İstanbul kedilerin cenneti. İstanbul’a yerleştiğimden beri çok huzurlu hissediyorum. Eski evim Üsküdar sahilindeydi, bahçelerde, sokaklarda ve komşularımda kediler vardı. Kedim Miluku da o zaman güzel bir merdivenden almıştım. Dolayısıyla yaşadığım ortamda kedi dolu ve hepsi benim modelim. Böylelikle ilham geldiğinde kolayca modelime bakarak çizebiliyorum. Kedi çizmek duygularımı en iyi şekilde ifade ediyor. Üzüldüğüm de sevindiğim de kedi çiziyorum. Huzurluyken çizdiğim kedilerde huzurlu oluyor. Kedinin gözleri ve yüz ifadesi duygularımı çok iyi yansıtıyor. Kedi de hayatımın ayrılmayan bir parçası oldu.
Giderek dijitalleşen bir dünyada geleneksel sanatların geleceğini nasıl görüyorsunuz?
Günümüzde dijital teknikler hızlıca ilerliyor. Bunlar bazen endişe veriyor. Şu an yaşadığımız dünya çoktan dijitalleşti. Gençler bilgisayar, internet ve telefon olmayan bir dünyada yaşamaz haldeler. Bu durum geleneksel sanatlar için bir tehdit değil, aksine bir fırsattır. Dijital tekniklerle kültürel miraslarımızı daha iyi korunabiliriz, araştırabiliriz ve değerlendirebiliriz. Önemli olan nasıl daha iyi bir şekilde dijitalleşeceğimizdir.

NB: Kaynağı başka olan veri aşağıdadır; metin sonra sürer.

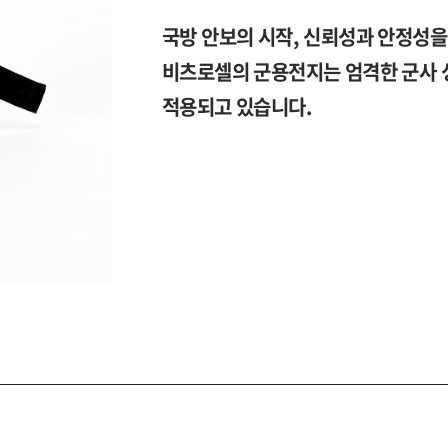
국방 안보의 시작, 신뢰성과 안정성
비츠로셀의 군용전지는 엄격한 군사 
적용되고 있습니다.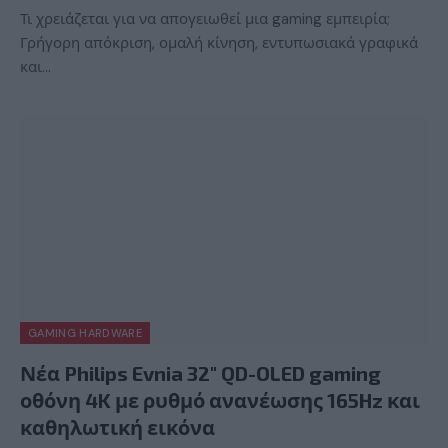
Τι χρειάζεται για να απογειωθεί μια gaming εμπειρία;
Γρήγορη απόκριση, ομαλή κίνηση, εντυπωσιακά γραφικά
και…
GAMING HARDWARE
Νέα Philips Evnia 32″ QD-OLED gaming
οθόνη 4K με ρυθμό ανανέωσης 165Hz και
καθηλωτική εικόνα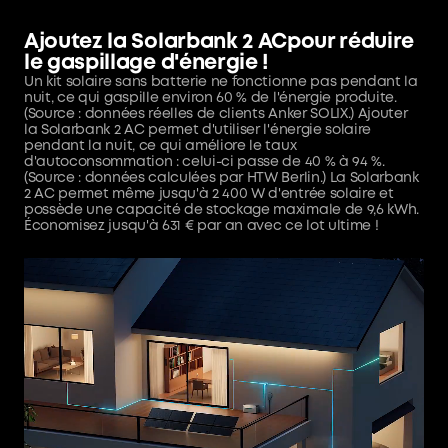
Ajoutez la Solarbank 2 AC
pour réduire
le gaspillage d'énergie !
Un kit solaire sans batterie ne fonctionne pas pendant la
nuit, ce qui gaspille environ 60 % de l'énergie produite.
(Source : données réelles de clients Anker SOLIX.) Ajouter
la Solarbank 2 AC permet d'utiliser l'énergie solaire
pendant la nuit, ce qui améliore le taux
d'autoconsommation : celui-ci passe de 40 % à 94 %.
(Source : données calculées par HTW Berlin.) La Solarbank
2 AC permet même jusqu'à 2 400 W d'entrée solaire et
possède une capacité de stockage maximale de 9,6 kWh.
Économisez jusqu'à 631 € par an avec ce lot ultime !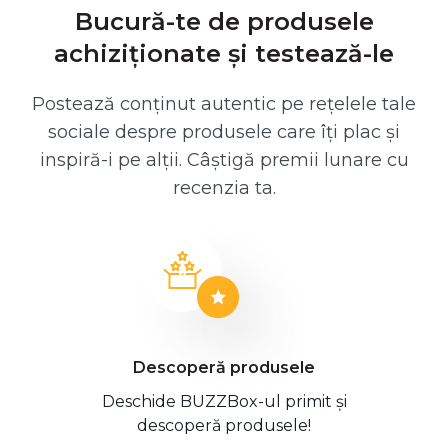
Bucură-te de produsele
achiziționate și testează-le
Postează conținut autentic pe rețelele tale
sociale despre produsele care îți plac și
inspiră-i pe alții. Câștigă premii lunare cu
recenzia ta.
Descoperă produsele
Deschide BUZZBox-ul primit și
descoperă produsele!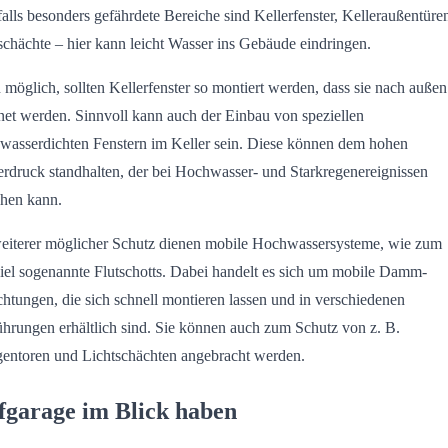
alls besonders gefährdete Bereiche sind Kellerfenster, Kelleraußentüre
schächte – hier kann leicht Wasser ins Gebäude eindringen.
möglich, sollten Kellerfenster so montiert werden, dass sie nach außen
net werden. Sinnvoll kann auch der Einbau von speziellen
wasserdichten Fenstern im Keller sein. Diese können dem hohen
rdruck standhalten, der bei Hochwasser- und Starkregenereignissen
ehen kann.
eiterer möglicher Schutz dienen mobile Hochwassersysteme, wie zum
iel sogenannte Flutschotts. Dabei handelt es sich um mobile Damm-
chtungen, die sich schnell montieren lassen und in verschiedenen
hrungen erhältlich sind. Sie können auch zum Schutz von z. B.
entoren und Lichtschächten angebracht werden.
fgarage im Blick haben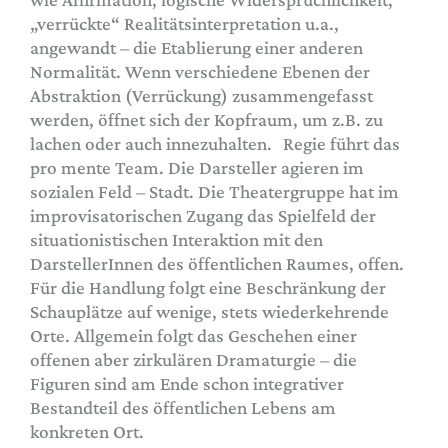
„verrückte“ Realitätsinterpretation u.a.,
angewandt – die Etablierung einer anderen
Normalität. Wenn verschiedene Ebenen der
Abstraktion (Verrückung) zusammengefasst
werden, öffnet sich der Kopfraum, um z.B. zu
lachen oder auch innezuhalten. Regie führt das
pro mente Team. Die Darsteller agieren im
sozialen Feld – Stadt. Die Theatergruppe hat im
improvisatorischen Zugang das Spielfeld der
situationistischen Interaktion mit den
DarstellerInnen des öffentlichen Raumes, offen.
Für die Handlung folgt eine Beschränkung der
Schauplätze auf wenige, stets wiederkehrende
Orte. Allgemein folgt das Geschehen einer
offenen aber zirkulären Dramaturgie – die
Figuren sind am Ende schon integrativer
Bestandteil des öffentlichen Lebens am
konkreten Ort.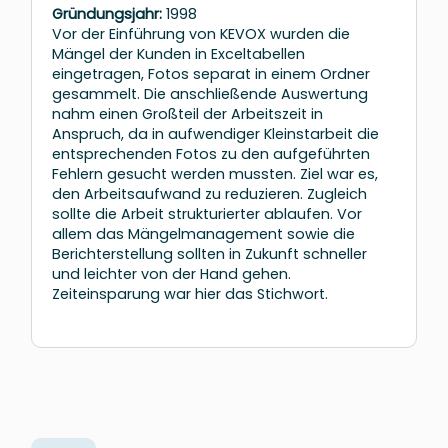
Gründungsjahr:
1998
Vor der Einführung von KEVOX wurden die
Mängel der Kunden in Exceltabellen
eingetragen, Fotos separat in einem Ordner
gesammelt. Die anschließende Auswertung
nahm einen Großteil der Arbeitszeit in
Anspruch, da in aufwendiger Kleinstarbeit die
entsprechenden Fotos zu den aufgeführten
Fehlern gesucht werden mussten. Ziel war es,
den Arbeitsaufwand zu reduzieren. Zugleich
sollte die Arbeit strukturierter ablaufen. Vor
allem das Mängelmanagement sowie die
Berichterstellung sollten in Zukunft schneller
und leichter von der Hand gehen.
Zeiteinsparung war hier das Stichwort.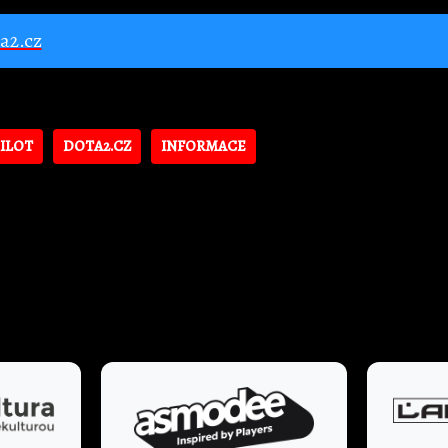
ta2.cz
ILOT
DOTA2.CZ
INFORMACE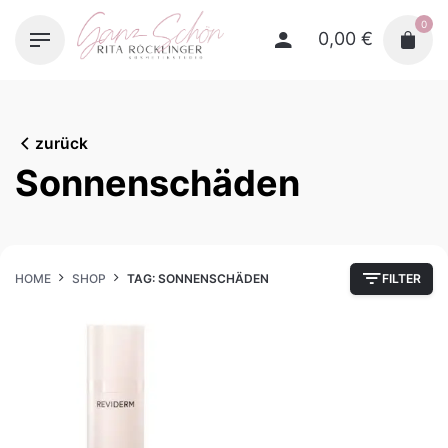
Skip
0
to
0,00
€
content
zurück
Sonnenschäden
HOME
SHOP
TAG: SONNENSCHÄDEN
FILTER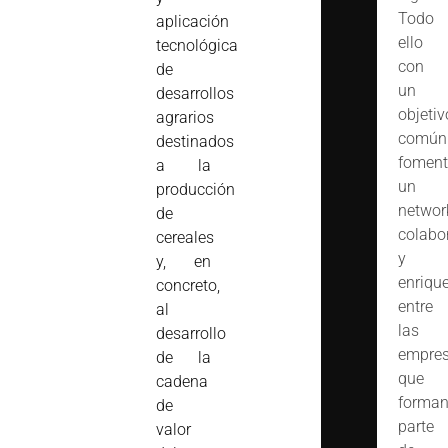
Todo
aplicación
ello
tecnológica
con
de
un
desarrollos
objetiv
agrarios
común
destinados
foment
a la
un
producción
networ
de
colabo
cereales
y
y, en
enriqu
concreto,
entre
al
las
desarrollo
empre
de la
que
cadena
forma
de
parte
valor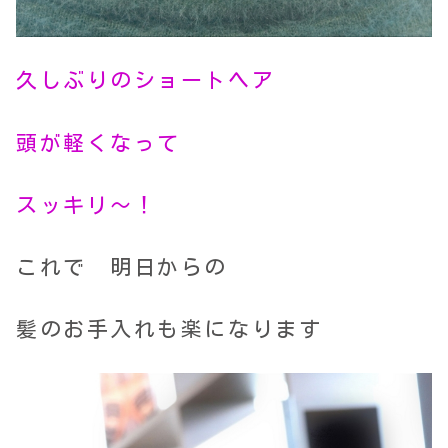
久しぶりのショートヘア
頭が軽くなって
スッキリ～！
これで 明日からの
髪のお手入れも楽になります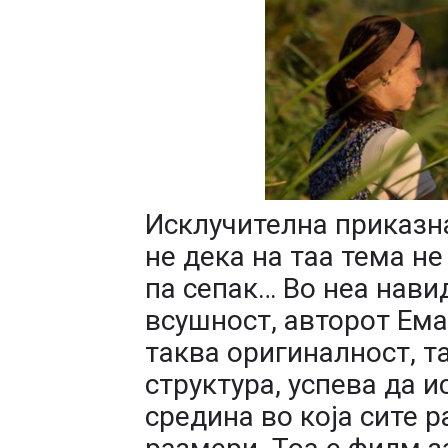
Исклучителна приказна
не дека на таа тема н
па сепак… Во неа нави
всушност, авторот Ема
таква оригиналност, т
структура, успева да 
средина во која сите 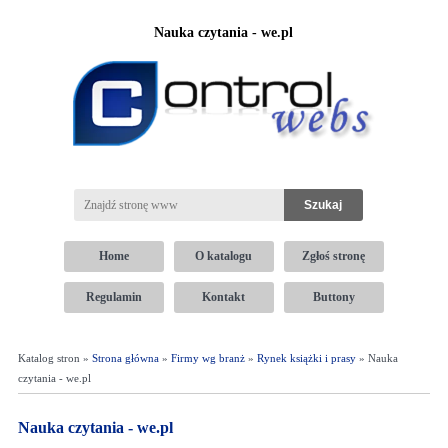
Nauka czytania - we.pl
Home
O katalogu
Zgłoś stronę
Regulamin
Kontakt
Buttony
Katalog stron »
Strona główna
»
Firmy wg branż
»
Rynek książki i prasy
» Nauka
czytania - we.pl
Nauka czytania - we.pl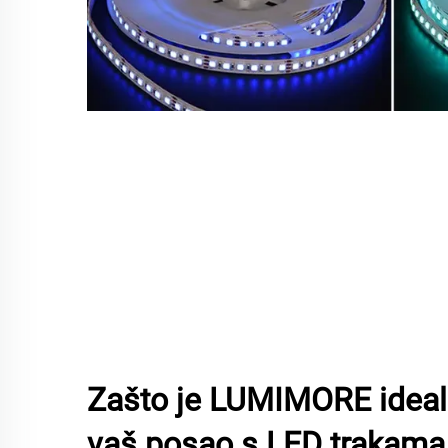
Zašto je LUMIMORE idealn
vaš posao s LED trakama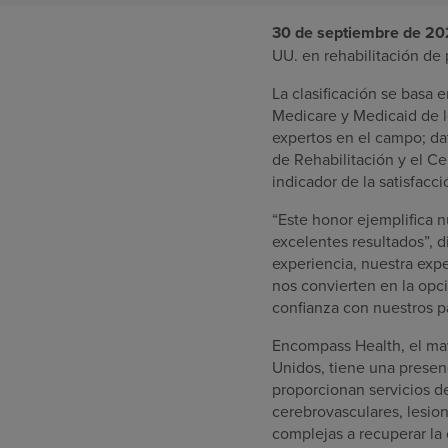
30 de septiembre de 2
UU. en rehabilitación de 
La clasificación se basa 
Medicare y Medicaid de l
expertos en el campo; da
de Rehabilitación y el C
indicador de la satisfacci
“Este honor ejemplifica n
excelentes resultados”, d
experiencia, nuestra exp
nos convierten en la opci
confianza con nuestros p
Encompass Health, el mayo
Unidos, tiene una presenc
proporcionan servicios d
cerebrovasculares, lesio
complejas a recuperar la 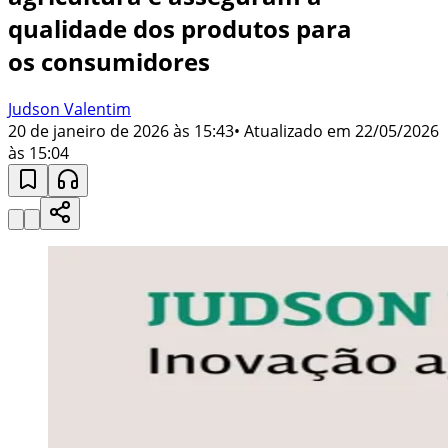
qualidade dos produtos para
os consumidores
Judson Valentim
20 de janeiro de 2026 às 15:43
• Atualizado em
22/05/2026
às 15:04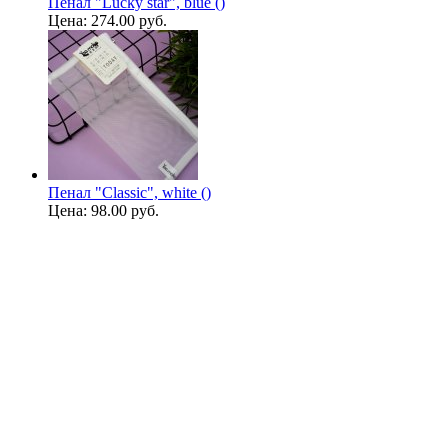
Пенал "Lucky star", blue ()
Цена:
274.00 руб.
Пенал "Classic", white ()
Цена:
98.00 руб.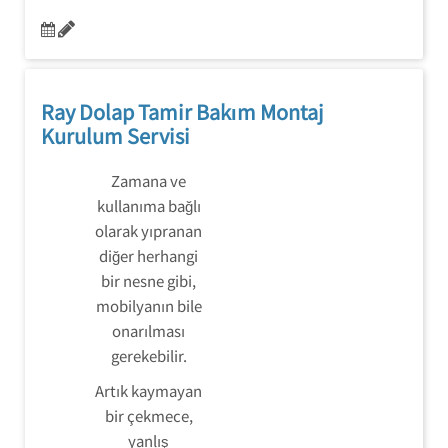
Ray Dolap Tamir Bakım Montaj
Kurulum Servisi
Zamana ve
kullanıma bağlı
olarak yıpranan
diğer herhangi
bir nesne gibi,
mobilyanın bile
onarılması
gerekebilir.
Artık kaymayan
bir çekmece,
yanlış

Çin’deyken birçok projeye katıldım. Saray ve tarihi tapınak restorasyondan arkeoloji parkı tasarımına kadar geniş alanlarda AutoCAD, Sketchup, Rhinos, Arc GIS, 3d Max gibi farklı uygulamaları kullandım. Hatta database, VR, AI gibi şeyler geleneksel sanatlarımız için çok pratiklik sağlıyor. Bu işler ancak devletler eliyle veya bankalar gibi büyük sermayedarların hamiliğiyle sürdürebilir. Bence Türk sanatları ve kültürel mirasları yaratıcı endüstriyle birlikte daha gelişecek. Yapabileceğimiz çok şeyler var.
Şu anda üzerine çalıştığınız proje var mı? Çocuk kitapları resimlendirmeyi istiyor musunuz?
Şu anda çalıştığım bir tercüme projesi var: Osmanlı Resim Sanatı kitabını Türkçeden Çinceye çeviriyorum. Resim projesi olarak ise son yıllar Türk bezeme sanatlarıyla kedi tasvir çizmeye devam ediyorum, tezhip, çini desenleri kedilerimle birleştirerek kendi üslubumu oluşturdum. Ayrıca ünlü figürleri kedileştirme projesini de kendim sürdürüyorum. Bazı meşhur figürleri üzerinde ise hala tartışmalar var: Mesela bir Osmanlı padişahını kedileştirdim, “Selimyav” adlı bir kedi sultanı çizmiştim. Beğenenler çok olduğu kadar küfür edenler de Eleştiriler geliyor ama önemli değil buna rağmen çizmeye devam edeceğim. Kedi samurai de çizdim herkes beğendi. Şimdi Kazak altın elbiseli kedi çiziyorum.
Çocukları çok seviyorum. Hem Türkiye’de hem de Çin’de her sene çocuklara resim sanatıyla ilgili eğitimler veriyorum . Fırsat olursa memnuniyetle çocuk kitapları resimlendirmek istiyorum. Özellikle çocuklarla birlikte kedi çizimleri üzerine çalışmayı çok isterim.